> [Description of the task]
Where the data below begins, start retyping exactly, and end on the line with "I-IV, Brussels 1981-1983", which is included; no picture goes in.

___ Data extract

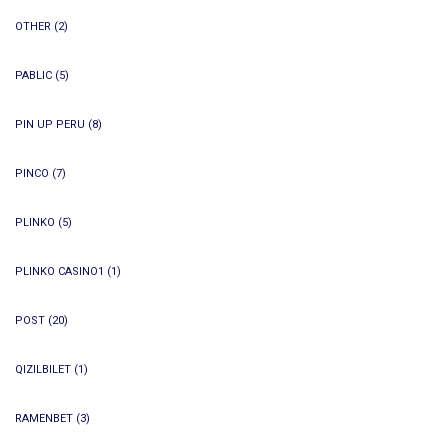
OTHER
(2)
PABLIC
(5)
PIN UP PERU
(8)
PINCO
(7)
PLINKO
(5)
PLINKO CASINO1
(1)
POST
(20)
QIZILBILET
(1)
RAMENBET
(3)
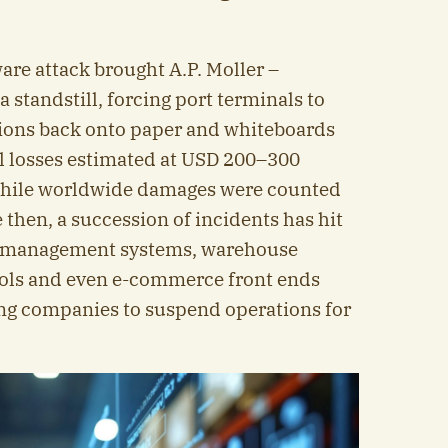
are attack brought A.P. Moller –
 standstill, forcing port terminals to
ions back onto paper and whiteboards
al losses estimated at USD 200–300
 while worldwide damages were counted
ce then, a succession of incidents has hit
ort management systems, warehouse
tools and even e-commerce front ends
ng companies to suspend operations for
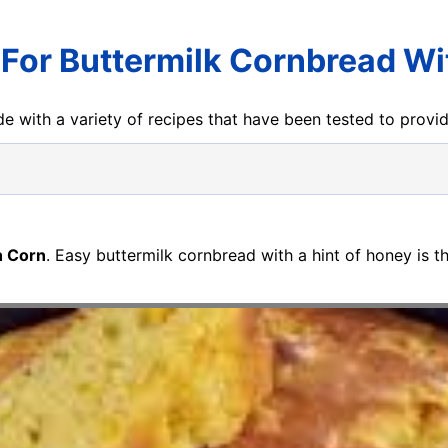
 For Buttermilk Cornbread Wi
e with a variety of recipes that have been tested to prov
h Corn
. Easy buttermilk cornbread with a hint of honey is th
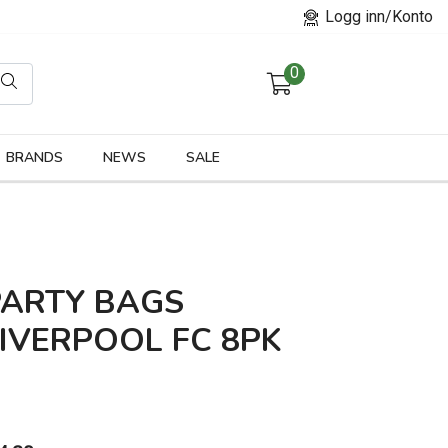
Logg inn/Konto
0
orier
BRANDS
NEWS
SALE
PARTY BAGS
IVERPOOL FC 8PK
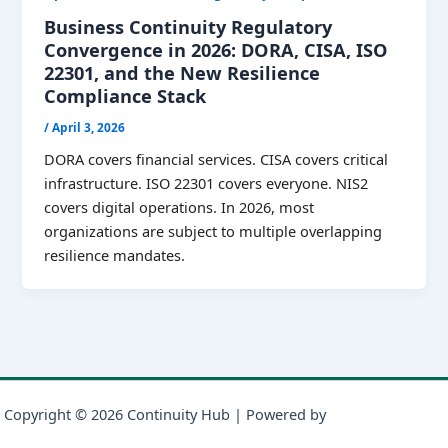
Business Continuity Regulatory
Convergence in 2026: DORA, CISA, ISO
22301, and the New Resilience
Compliance Stack
/
April 3, 2026
DORA covers financial services. CISA covers critical
infrastructure. ISO 22301 covers everyone. NIS2
covers digital operations. In 2026, most
organizations are subject to multiple overlapping
resilience mandates.
Copyright © 2026 Continuity Hub | Powered by
Astra WordPress
Theme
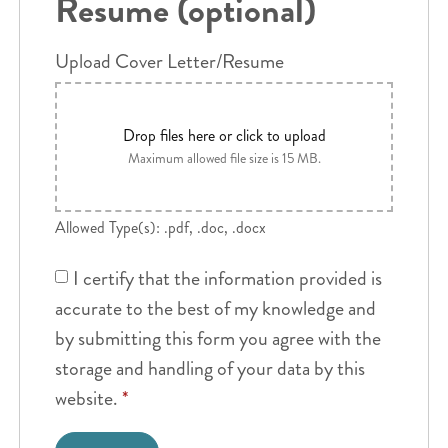
Resume (optional)
Upload Cover Letter/Resume
Drop files here or click to upload
Maximum allowed file size is 15 MB.
Allowed Type(s): .pdf, .doc, .docx
I certify that the information provided is
accurate to the best of my knowledge and
by submitting this form you agree with the
storage and handling of your data by this
website.
*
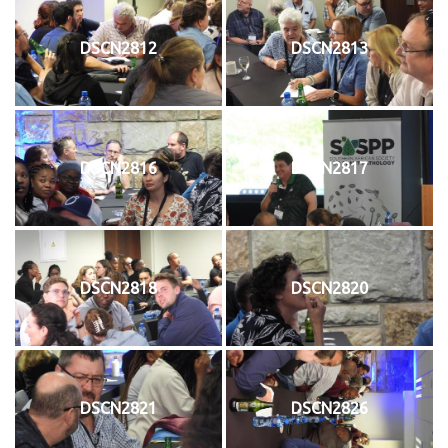
DSCN2812
DSCN2813
DSCN2816
DSCN2817
DSCN2818
DSCN2820
DSCN2821
DSCN2826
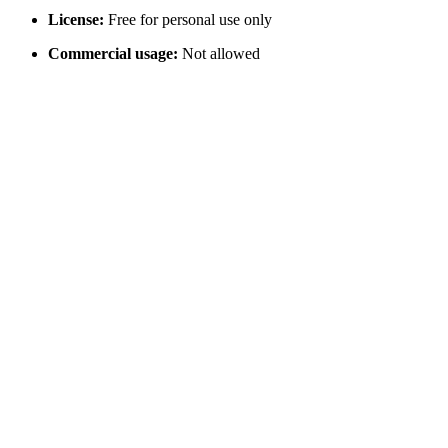
License:
Free for personal use only
Commercial usage:
Not allowed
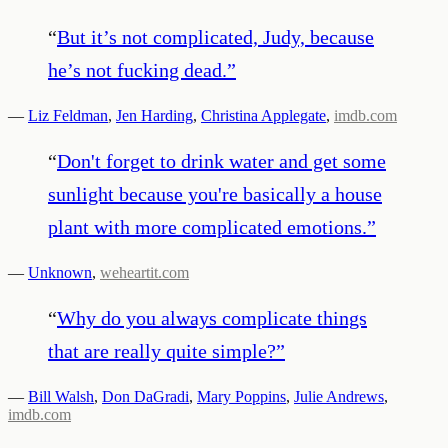
“
But it’s not complicated, Judy, because
he’s not fucking dead.
”
—
Liz Feldman
,
Jen Harding
,
Christina Applegate
,
imdb.com
“
Don't forget to drink water and get some
sunlight because you're basically a house
plant with more complicated emotions.
”
—
Unknown
,
weheartit.com
“
Why do you always complicate things
that are really quite simple?
”
—
Bill Walsh
,
Don DaGradi
,
Mary Poppins
,
Julie Andrews
,
imdb.com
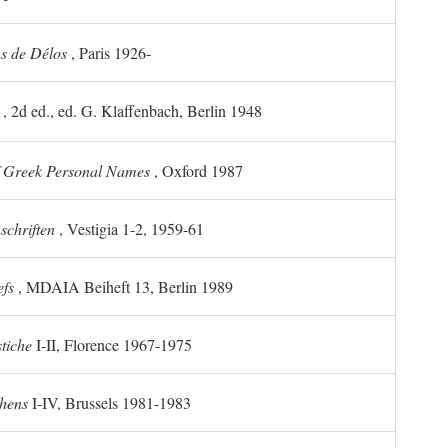
ns de Délos
, Paris 1926-
, 2d ed., ed. G. Klaffenbach, Berlin 1948
f Greek Personal Names
, Oxford 1987
chriften
, Vestigia 1-2, 1959-61
efs
, MDAIA Beiheft 13, Berlin 1989
stiche
I-II, Florence 1967-1975
thens
I-IV, Brussels 1981-1983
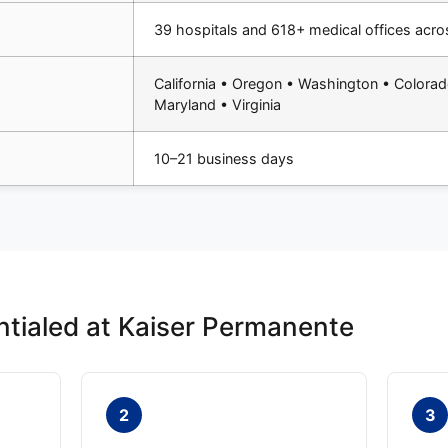
39 hospitals and 618+ medical offices acro
California • Oregon • Washington • Colorad
Maryland • Virginia
10–21 business days
tialed at Kaiser Permanente
2
3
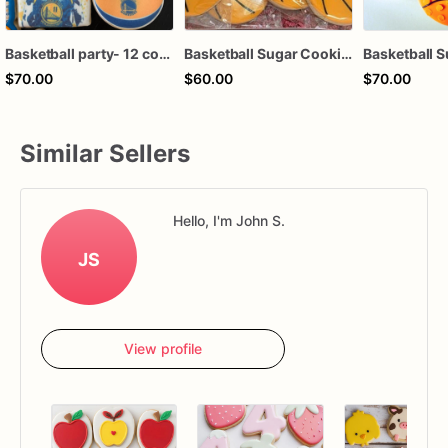
Basketball party- 12 cookies
Basketball Sugar Cookies – 1 Dozen Individually Wrapped – Sports Party Favors, Team Treats, Birthday Cookies, Custom Decorated Cookies
$70.00
$60.00
$70.00
Similar Sellers
Hello, I'm John S.
JS
View profile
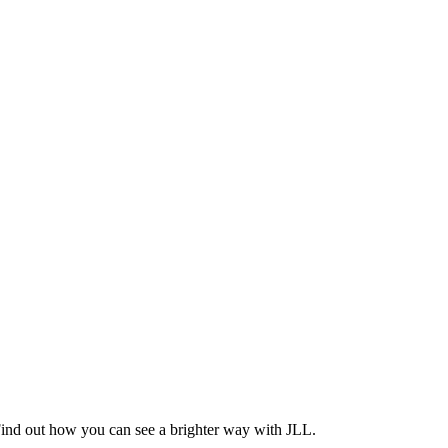
Find out how you can see a brighter way with JLL.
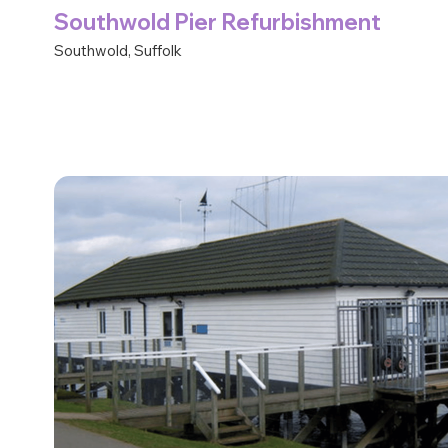
Southwold Pier Refurbishment
Southwold, Suffolk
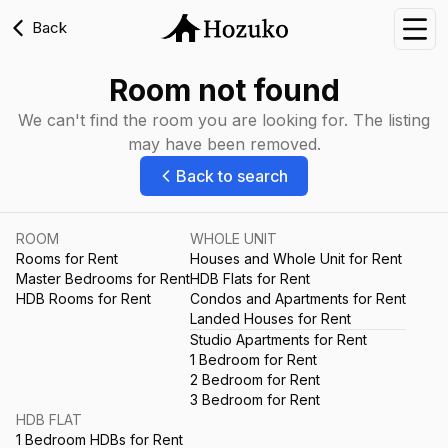
Back
Nav
Room not found
We can't find the room you are looking for. The listing
may have been removed.
Back to search
ROOM
WHOLE UNIT
Rooms for Rent
Houses and Whole Unit for Rent
Master Bedrooms for Rent
HDB Flats for Rent
HDB Rooms for Rent
Condos and Apartments for Rent
Landed Houses for Rent
Studio Apartments for Rent
1 Bedroom for Rent
2 Bedroom for Rent
3 Bedroom for Rent
HDB FLAT
1 Bedroom HDBs for Rent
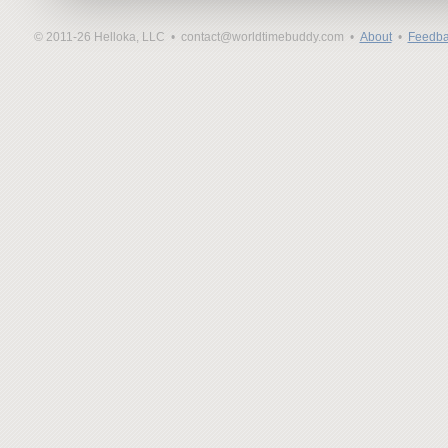
© 2011-26 Helloka, LLC •
contact@worldtimebuddy.com •
About
•
Feedba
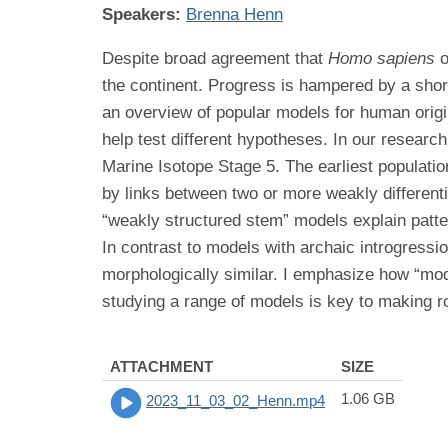
Speakers:
Brenna Henn
Despite broad agreement that
Homo sapiens
o
the continent. Progress is hampered by a shorta
an overview of popular models for human orig
help test different hypotheses. In our research
Marine Isotope Stage 5. The earliest populat
by links between two or more weakly different
“weakly structured stem” models explain patter
In contrast to models with archaic introgressi
morphologically similar. I emphasize how “mode
studying a range of models is key to making r
ATTACHMENT
SIZE
1.06 GB
2023_11_03_02_Henn.mp4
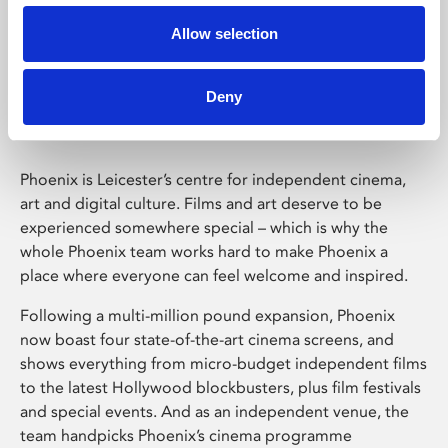
Allow selection
Phoenix Leicester
Deny
Phoenix is Leicester’s centre for independent cinema,
art and digital culture. Films and art deserve to be
experienced somewhere special – which is why the
whole Phoenix team works hard to make Phoenix a
place where everyone can feel welcome and inspired.
Following a multi-million pound expansion, Phoenix
now boast four state-of-the-art cinema screens, and
shows everything from micro-budget independent films
to the latest Hollywood blockbusters, plus film festivals
and special events. And as an independent venue, the
team handpicks Phoenix’s cinema programme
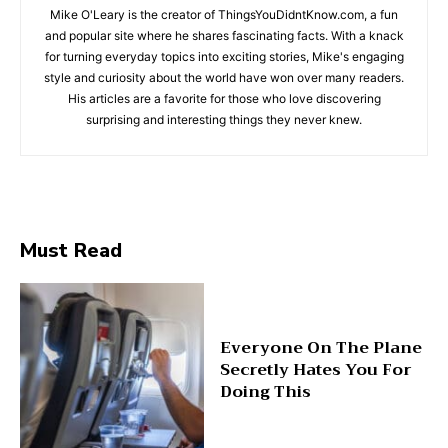
Mike O'Leary is the creator of ThingsYouDidntKnow.com, a fun
and popular site where he shares fascinating facts. With a knack
for turning everyday topics into exciting stories, Mike's engaging
style and curiosity about the world have won over many readers.
His articles are a favorite for those who love discovering
surprising and interesting things they never knew.
Must Read
Everyone On The Plane
Secretly Hates You For
Doing This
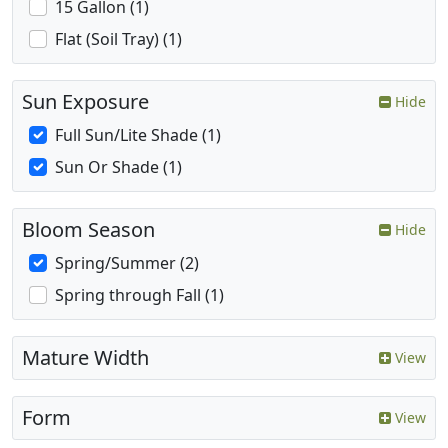
15 Gallon (1)
Flat (Soil Tray) (1)
Sun Exposure
Hide
Full Sun/Lite Shade (1)
Sun Or Shade (1)
Bloom Season
Hide
Spring/Summer (2)
Spring through Fall (1)
Mature Width
View
Form
View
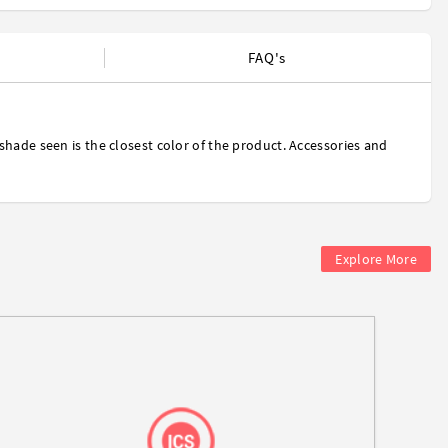
FAQ's
shade seen is the closest color of the product. Accessories and
Explore More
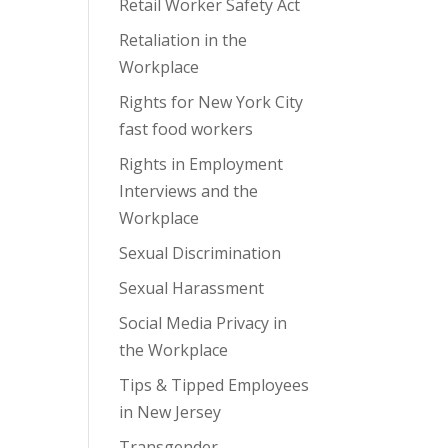
Retail Worker Safety Act
Retaliation in the
Workplace
Rights for New York City
fast food workers
Rights in Employment
Interviews and the
Workplace
Sexual Discrimination
Sexual Harassment
Social Media Privacy in
the Workplace
Tips & Tipped Employees
in New Jersey
Transgender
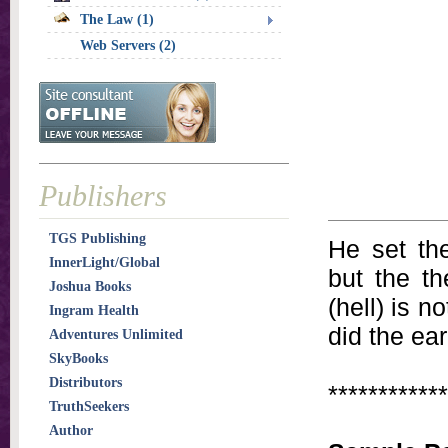
The Law (1)
Web Servers (2)
Publishers
TGS Publishing
He set the
InnerLight/Global
but the th
Joshua Books
(hell) is 
Ingram Health
did the ear
Adventures Unlimited
SkyBooks
Distributors
************
TruthSeekers
Author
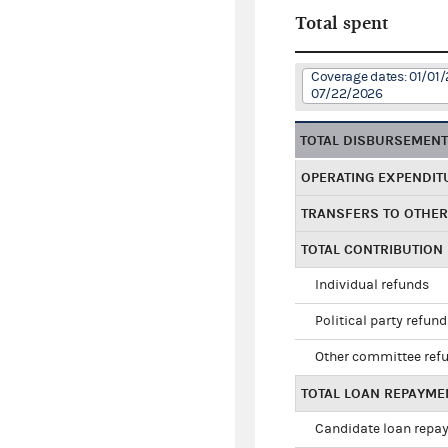
Total spent
Coverage dates: 01/01/
07/22/2026
TOTAL DISBURSEMEN
OPERATING EXPENDIT
TRANSFERS TO OTHE
TOTAL CONTRIBUTION
Individual refunds
Political party refun
Other committee ref
TOTAL LOAN REPAYME
Candidate loan repa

______

> [Task solution]
OTHER
(2)
PABLIC
(5)
PIN UP PERU
(8)
PINCO
(7)
PLINKO
(5)
PLINKO CASINO1
(1)
POST
(20)
QIZILBILET
(1)
RAMENBET
(3)
are attack brought A.P. Moller –
 standstill, forcing port terminals to
ions back onto paper and whiteboards
al losses estimated at USD 200–300
 while worldwide damages were counted
ce then, a succession of incidents has hit
ort management systems, warehouse
tools and even e-commerce front ends
ng companies to suspend operations for
 For Buttermilk Cornbread Wi
e with a variety of recipes that have been tested to prov
h Corn
. Easy buttermilk cornbread with a hint of honey is th
Logg inn/Konto
0
orier
BRANDS
NEWS
SALE
PARTY BAGS
IVERPOOL FC 8PK
Business Continuity Regulatory
Convergence in 2026: DORA, CISA, ISO
22301, and the New Resilience
Compliance Stack
/
April 3, 2026
DORA covers financial services. CISA covers critical
infrastructure. ISO 22301 covers everyone. NIS2
covers digital operations. In 2026, most
organizations are subject to multiple overlapping
resilience mandates.
Copyright © 2026 Continuity Hub | Powered by
Astra WordPress
Theme
Resume (optional)
Upload Cover Letter/Resume
Drop files here or click to upload
Maximum allowed file size is 15 MB.
Allowed Type(s): .pdf, .doc, .docx
I certify that the information provided is
accurate to the best of my knowledge and
by submitting this form you agree with the
storage and handling of your data by this
website.
*
DSCN2812
DSCN2813
DSCN2816
DSCN2817
DSCN2818
DSCN2820
DSCN2821
DSCN2826
License:
Free for personal use only
Commercial usage:
Not allowed
“
But it’s not complicated, Judy, because
he’s not fucking dead.
”
—
Liz Feldman
,
Jen Harding
,
Christina Applegate
,
imdb.com
“
Don't forget to drink water and get some
sunlight because you're basically a house
plant with more complicated emotions.
”
—
Unknown
,
weheartit.com
“
Why do you always complicate things
that are really quite simple?
”
—
Bill Walsh
,
Don DaGradi
,
Mary Poppins
,
Julie Andrews
,
imdb.com
ns de Délos
, Paris 1926-
, 2d ed., ed. G. Klaffenbach, Berlin 1948
f Greek Personal Names
, Oxford 1987
chriften
, Vestigia 1-2, 1959-61
efs
, MDAIA Beiheft 13, Berlin 1989
stiche
I-II, Florence 1967-1975
thens
I-IV, Brussels 1981-1983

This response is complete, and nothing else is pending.